------ Data for review
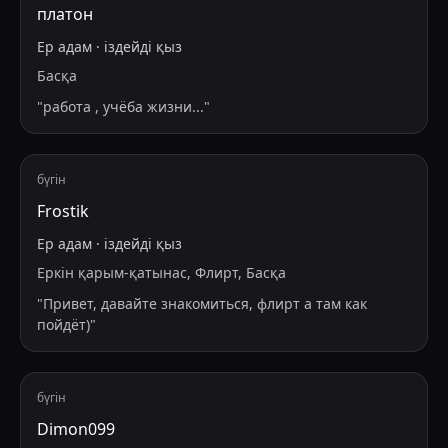
платон
Ер адам
·
іздейді
қыз
Басқа
"
работа , учёба жизни...
"
бүгін
Frostik
Ер адам
·
іздейді
қыз
Еркін қарым-қатынас, Флирт, Басқа
"
Привет, давайте знакомиться, флирт а там как
пойдёт)
"
бүгін
Dimon099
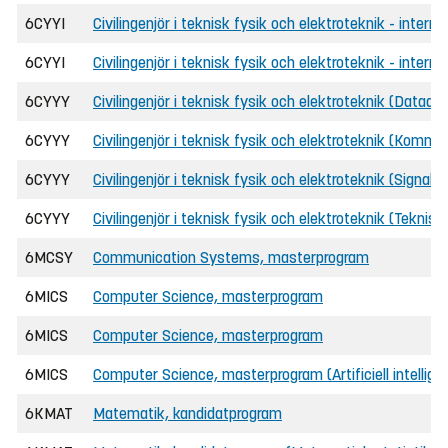
6CYYI
Civilingenjör i teknisk fysik och elektroteknik - interna
6CYYI
Civilingenjör i teknisk fysik och elektroteknik - intern
6CYYY
Civilingenjör i teknisk fysik och elektroteknik (Datadr
6CYYY
Civilingenjör i teknisk fysik och elektroteknik (Kommu
6CYYY
Civilingenjör i teknisk fysik och elektroteknik (Signal-
6CYYY
Civilingenjör i teknisk fysik och elektroteknik (Teknisk
6MCSY
Communication Systems, masterprogram
6MICS
Computer Science, masterprogram
6MICS
Computer Science, masterprogram
6MICS
Computer Science, masterprogram (Artificiell intellig
6KMAT
Matematik, kandidatprogram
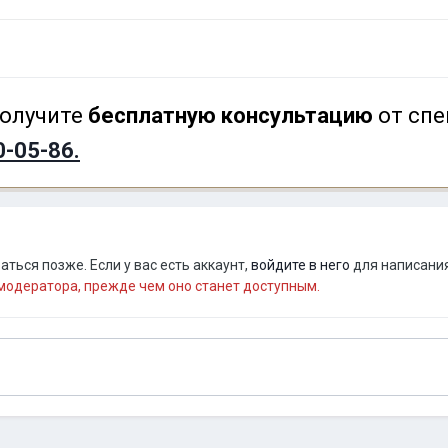
олучите
бесплатную консультацию
от спе
0-05-86.
ться позже. Если у вас есть аккаунт,
войдите в него
для написания
одератора, прежде чем оно станет доступным.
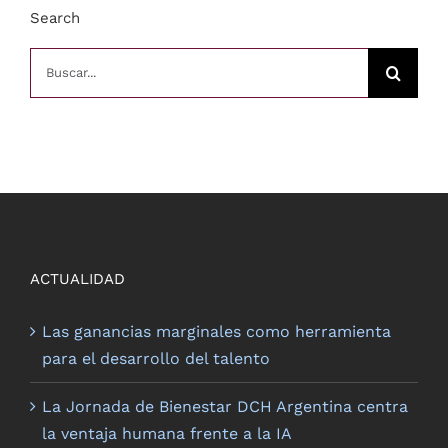
Search
Buscar
ACTUALIDAD
Las ganancias marginales como herramienta
para el desarrollo del talento
La Jornada de Bienestar DCH Argentina centra
la ventaja humana frente a la IA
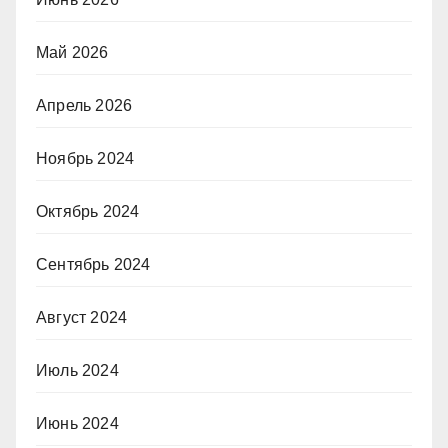
Май 2026
Апрель 2026
Ноябрь 2024
Октябрь 2024
Сентябрь 2024
Август 2024
Июль 2024
Июнь 2024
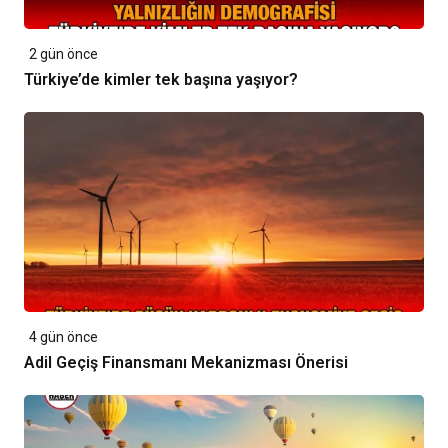
2 gün önce
Türkiye’de kimler tek başına yaşıyor?
4 gün önce
Adil Geçiş Finansmanı Mekanizması Önerisi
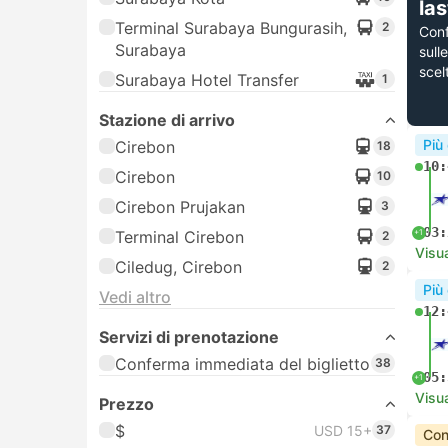
la
Terminal Surabaya Bungurasih,
2
Con
Surabaya
sull
scel
Surabaya Hotel Transfer
1
Stazione di arrivo
Più
Cirebon
18
10:
Cirebon
10
Cirebon Prujakan
3
03:
+1
Terminal Cirebon
2
Visua
Ciledug, Cirebon
2
Più
Vedi altro
12:
Servizi di prenotazione
Conferma immediata del biglietto
38
05:
+1
Visua
Prezzo
$
USD 15+
37
Con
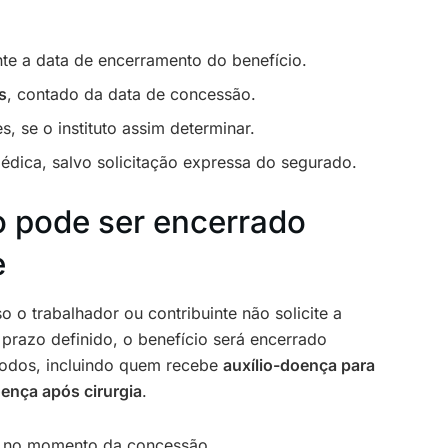
te a data de encerramento do benefício.
s
, contado da data de concessão.
, se o instituto assim determinar.
médica, salvo solicitação expressa do segurado.
o pode ser encerrado
e
 o trabalhador ou contribuinte não solicite a
 prazo definido, o benefício será encerrado
todos, incluindo quem recebe
auxílio-doença para
oença após cirurgia
.
l no momento da concessão.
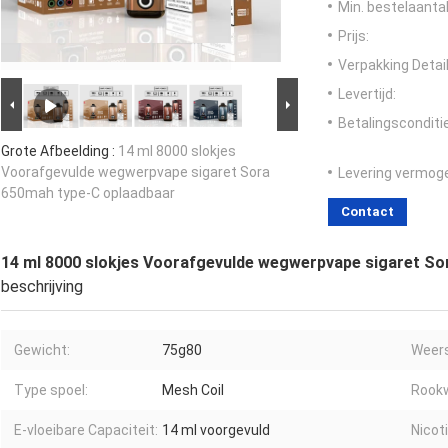
Min. bestelaantal
Prijs:
Verpakking Detail
Levertijd:
Betalingsconditi
Grote Afbeelding :
14 ml 8000 slokjes
Voorafgevulde wegwerpvape sigaret Sora
Levering vermog
650mah type-C oplaadbaar
Contact
14 ml 8000 slokjes Voorafgevulde wegwerpvape sigaret So
beschrijving
Gewicht:
75g80
Weers
Type spoel:
Mesh Coil
Rookw
E-vloeibare Capaciteit:
14 ml voorgevuld
Nicot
------------
Directions: Make an exact copy of the records, pictures excluded.

Response area:
платон
Ер адам
·
іздейді
қыз
Басқа
"
работа , учёба жизни...
"
бүгін
Frostik
Ер адам
·
іздейді
қыз
Еркін қарым-қатынас, Флирт, Басқа
"
Привет, давайте знакомиться, флирт а там как
пойдёт)
"
бүгін
Dimon099
6CYYI
Civilingenjör i teknisk fysik och elektroteknik - interna
6CYYI
Civilingenjör i teknisk fysik och elektroteknik - intern
6CYYY
Civilingenjör i teknisk fysik och elektroteknik (Datadr
6CYYY
Civilingenjör i teknisk fysik och elektroteknik (Kommu
6CYYY
Civilingenjör i teknisk fysik och elektroteknik (Signal-
6CYYY
Civilingenjör i teknisk fysik och elektroteknik (Teknisk
6MCSY
Communication Systems, masterprogram
6MICS
Computer Science, masterprogram
6MICS
Computer Science, masterprogram
6MICS
Computer Science, masterprogram (Artificiell intellig
6KMAT
Matematik, kandidatprogram
олучите
бесплатную консультацию
от спе
0-05-86.
ться позже. Если у вас есть аккаунт,
войдите в него
для написания
одератора, прежде чем оно станет доступным.
Search
Buscar
ACTUALIDAD
Las ganancias marginales como herramienta
para el desarrollo del talento
La Jornada de Bienestar DCH Argentina centra
la ventaja humana frente a la IA
Май 2026
Апрель 2026
Ноябрь 2024
Октябрь 2024
Сентябрь 2024
Август 2024
Июль 2024
Июнь 2024
2 gün önce
Türkiye’de kimler tek başına yaşıyor?
4 gün önce
Adil Geçiş Finansmanı Mekanizması Önerisi
la
Terminal Surabaya Bungurasih,
2
Con
Surabaya
sull
scel
Surabaya Hotel Transfer
1
Stazione di arrivo
Più
Cirebon
18
10:
Cirebon
10
Cirebon Prujakan
3
03:
+1
Terminal Cirebon
2
Visua
Ciledug, Cirebon
2
Più
Vedi altro
12:
Servizi di prenotazione
Conferma immediata del biglietto
38
05:
+1
Visua
Prezzo
$
USD 15+
37
Con
te a data de encerramento do benefício.
s
, contado da data de concessão.
, se o instituto assim determinar.
médica, salvo solicitação expressa do segurado.
o pode ser encerrado
e
 o trabalhador ou contribuinte não solicite a
 prazo definido, o benefício será encerrado
todos, incluindo quem recebe
auxílio-doença para
oença após cirurgia
.
l no momento da concessão.
Min. bestelaantal
Prijs:
Verpakking Detail
Levertijd:
Betalingsconditi
Grote Afbeelding :
14 ml 8000 slokjes
Voorafgevulde wegwerpvape sigaret Sora
Levering vermog
650mah type-C oplaadbaar
Contact
14 ml 8000 slokjes Voorafgevulde wegwerpvape sigaret So
beschrijving
Gewicht:
75g80
Weers
Type spoel:
Mesh Coil
Rookw
E-vloeibare Capaciteit:
14 ml voorgevuld
Nicot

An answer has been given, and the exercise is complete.